Hakeem Jeffries says he has a real race on his hands, and Charles Barron agrees
A few minutes before a half-dozen African-American clergymen were scheduled to endorse Hakeem Jeffries at Brooklyn's Borough Hall this morning, Jeffries' campaign staff was still trying to drum up some press coverage.
Three months earlier, when Jeffries kicked off his congressional campaign in the same spot, on an even colder and windier day, recruiting reporters hadn't been a problem. Jeffries' bid, after all, made for good copy: a young upstart trying to unseat the veteran Ed Towns, a 28-year incumbent with a long history of surviving primary challenges.
But when Towns officially dropped out last week, the bottom dropped out of that narrative too, and now Jeffries is trying to convince supporters (and reporters) that he still has a race on his hands, against City Councilman Charles Barron, who got 36 percent of the vote against Towns in 2006 and might have beaten him if not for the presence of a third candidate in the race.
"Councilman Barron is a serious candidate," Jeffries said. "We're taking him extremely seriously, and as evidenced today, with the support of several prominent members of the African-American clergy in central Brooklyn, that we are moving forward as enthusiastically and as aggressively as we were prior to Congressman Towns announcing his retirement."
By the usual measures, Jeffries would appear to have the race all but won. He has sewn up most of the institutional support, earning the endorsements of all the major unions, and raising more than half a million dollars from a variety of wealthy donors, with nearly $400,000 still on hand.
Barron, an outspoken black nationalist who often casts lonely "no" votes in the Council and has been an enthusiastic supporter of controversial figures like Robert Mugabe and Muammar Khadafy, hasn't attracted much in the way of endorsements, and has $52,000—mostly of his own money—on hand.
But he insists that doesn't matter.
"Endorsements don't win campaigns," Barron told me last week. "People win campaigns. Y'all can write what you want about others, say what you want about others, but I guarantee you this campaign is poised for victory."
And, after raising just over $132,000 in 2006, compared to more than $1 million for Towns, Barron insists he doesn't need much money.

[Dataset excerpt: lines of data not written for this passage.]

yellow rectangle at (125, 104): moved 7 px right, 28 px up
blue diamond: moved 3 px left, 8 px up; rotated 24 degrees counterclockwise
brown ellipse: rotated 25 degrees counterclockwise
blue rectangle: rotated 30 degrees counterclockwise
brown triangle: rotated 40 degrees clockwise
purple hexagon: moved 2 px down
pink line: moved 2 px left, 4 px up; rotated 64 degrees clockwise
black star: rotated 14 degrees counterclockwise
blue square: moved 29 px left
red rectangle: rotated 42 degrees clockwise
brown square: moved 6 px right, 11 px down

"About $125,000 and I'll be good," he said. "I can get three mailings in, I can get my robocalls in and I can get an election day operation going. Because that's what you really need. And I've identified the six Assembly districts with Towns out, I'm going to do very well—in East New York, and Brownsville and Bedford-Stuyvesant, and even in his district."
Barron should benefit from the high turnout in the eastern part of the district, which he represents in the Council and his wife, Inez, represents in the Assembly. His wife's district had the most votes of any Assembly district in the 2006 race, delivering more than 4,348 votes to Barron out of a total 41,000 that were cast in the race. (Towns got 2,867 in the same Assembly district.)

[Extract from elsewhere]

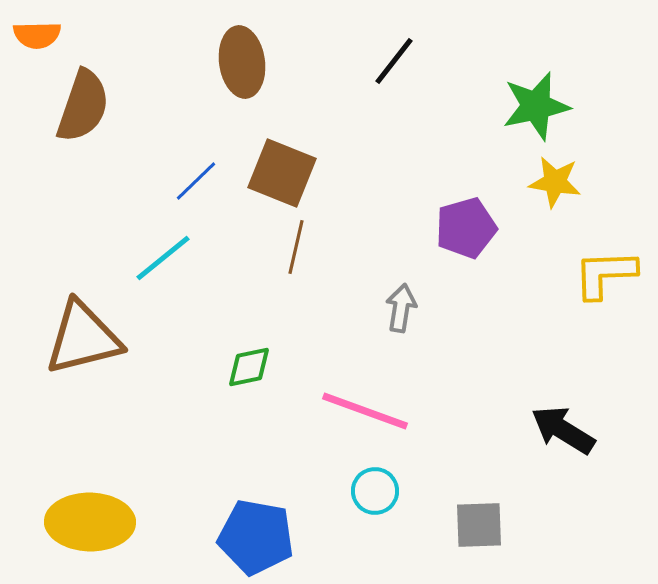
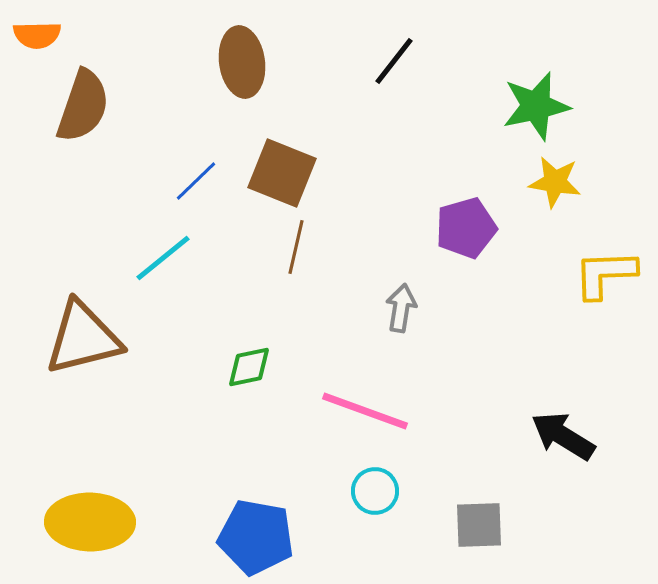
black arrow: moved 6 px down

But Jeffries' union support—some of which have declared the race their top priority in the June primary—should give him a base of voters who can reliably counted on to turn out. And the Jeffries' campaign made sure to point out that today's announcement included some influential preachers from Barron's part of the district, including Reverend Dr. Johnny Ray Youngblood.
Youngblood said he worked with Barron before and that he had seen Barron campaigning hard in the neighborhood but that it wasn't a difficult choice for him.
"Both of them are good men," he said. "Charles served the East New York community well and I think he would do well in the event he wins this election. Hakeem I have watched from the very beginning and he just seems like the man."
The other Assembly district Barron won in 2006 was the one that Jeffries now represents. The former office-holder, Roger Green, drew just over 1,300 votes in that district, to Towns' 1,671—both less than Barron's 2,007 votes.
Jeffries said this morning that, despite Barron's bravado about winning on his own turf, it won't happen again.
"He will not win the 57th Assembly District in 2012," Jeffries said. "I'm not Patrick Ewing, but that I will guarantee."
Barron, who is usually adept at drawing media attention with scathing attacks on his opponents, indicated he won't do much to drum up that kind of interest in the race going forward, preferring to focus instead on his record on affordable housing, parks, and education.
"There's so much that doesn't get mentioned when I just go on the attack," Barron said.